La fin de la sieste

@Emma Defaud

"-Rha, la sieste des enfants, ce bonheur. C'est le seul moment où je peux faire quelque chose pour moi dans la journée", m'a confié une copine.

C'est vrai ça, je pourrais lire, prendre un bain moussant ou, soyons fous, faire l'amour. Mais moi, j'ai un peu honte de l'avouer, le week-end, entre 13 et 15 heures, je dors. Pour tous les matins où ma fille se glisse dans notre lit, toutes les nuits où mon fils tousse, toutes les soirées où on n'a pas été "raisonnables", c'est-à-dire qu'on a osé se coucher après 23 heures. C'est un peu la lueur du phare que je ne quitte pas des yeux lors de la tempête matinale - parc par tous les temps, cris, caprices, déjeuner "mange-tes-légumes", "t'accroche pas aux rideaux", "n'éborgne pas ton frère", etc. Je regarde l'heure avec une impatience que je n'ai ressentie à aucun rencard amoureux ni à la fin d'une journée de boulot. Passées 13 heures, je peux décemment les foutre au lit, m'écrouler en toute élégance et baver sur mon oreiller.

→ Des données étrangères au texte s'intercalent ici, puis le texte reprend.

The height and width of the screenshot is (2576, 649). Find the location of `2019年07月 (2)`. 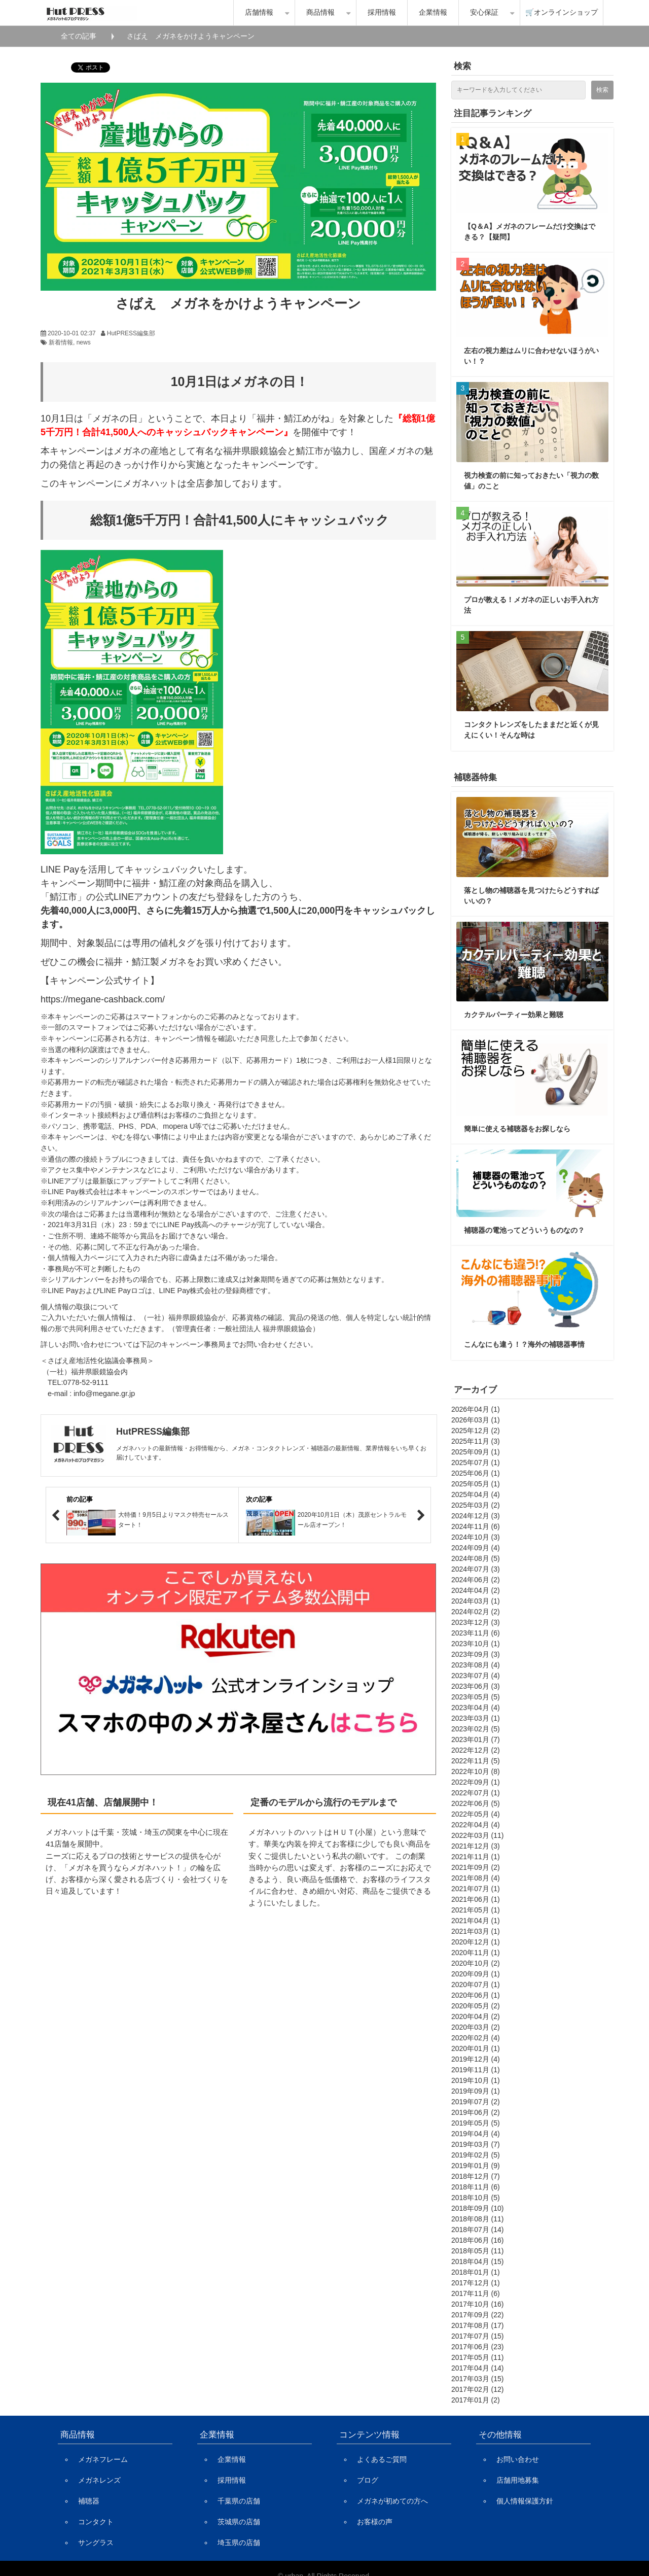

2019年07月 (2) is located at coordinates (475, 2102).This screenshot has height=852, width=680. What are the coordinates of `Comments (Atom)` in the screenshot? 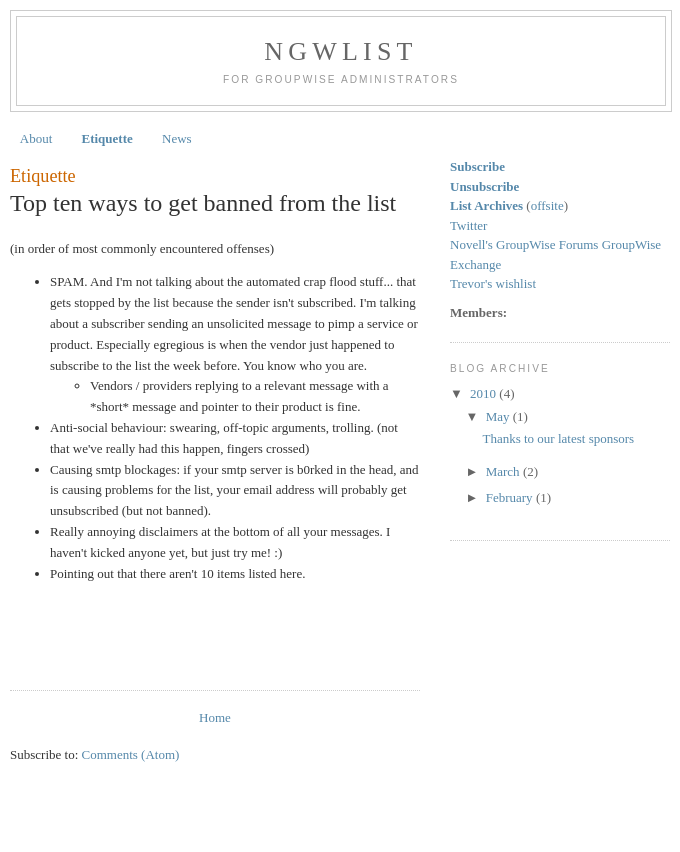 It's located at (131, 754).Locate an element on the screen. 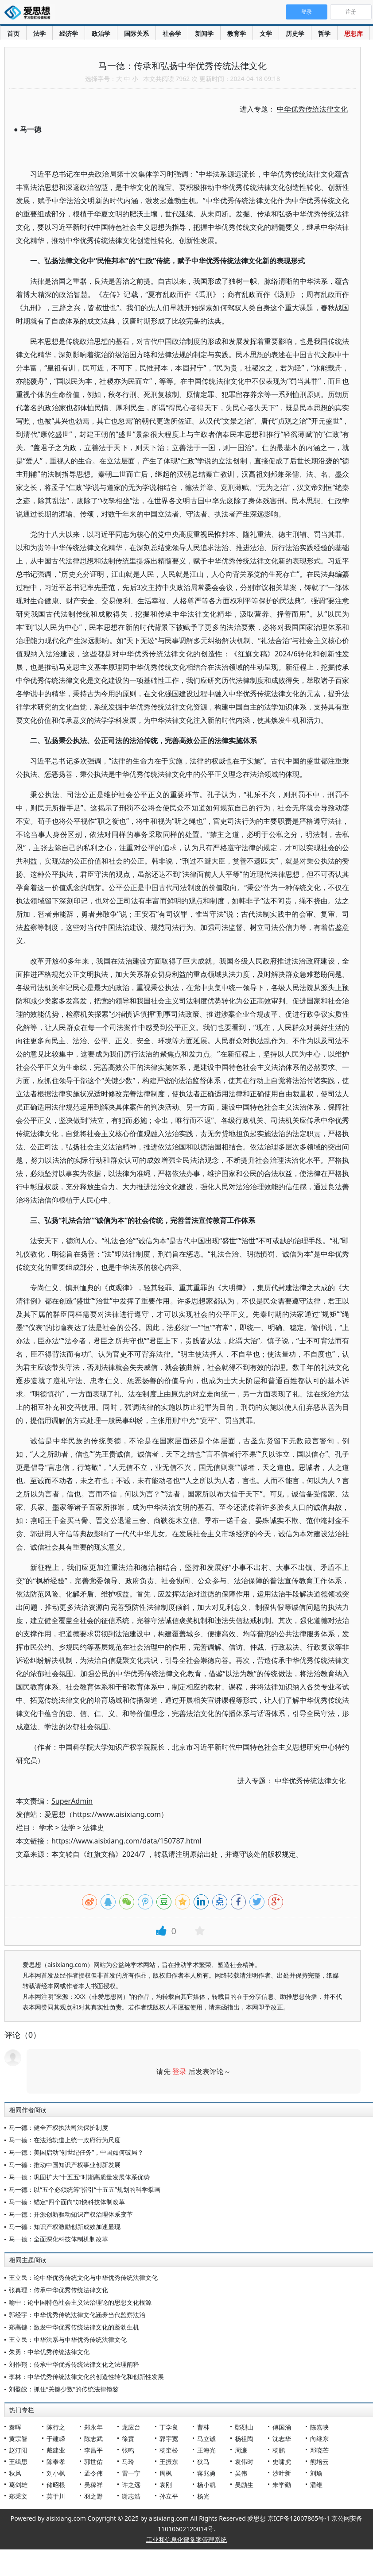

Le problème de la sieste, c'est qu'un jour, elle prend fin. Et tout ce que je viens de raconter, je peux désormais le mettre au passé.

Il y a toute une période où on ne veut pas y croire. On se dit que c'est passager. L'excitation, le printemps, la nounou qui la fait trop dormir. Mais non. Alors que mon fils de 5 ans était encore capable d'écraser au moins un jour dans le week-end, la pépette de 26 mois (pour ce genre de détails, on compte en mois) avait déjà tourné la page.

Dalva, elle est née avec une catégorie de piles dont Energizer et consorts cherchent désespérément la formule. Certains craignent les pédophiles ou les enlèvements pour rançon. Moi, la seule chose que je redoute, c'est qu'on kidnappe ma fille pour percer le secret de sa batterie inusable.

Et désormais, me voila en haute mer avec mon lapin Duracell.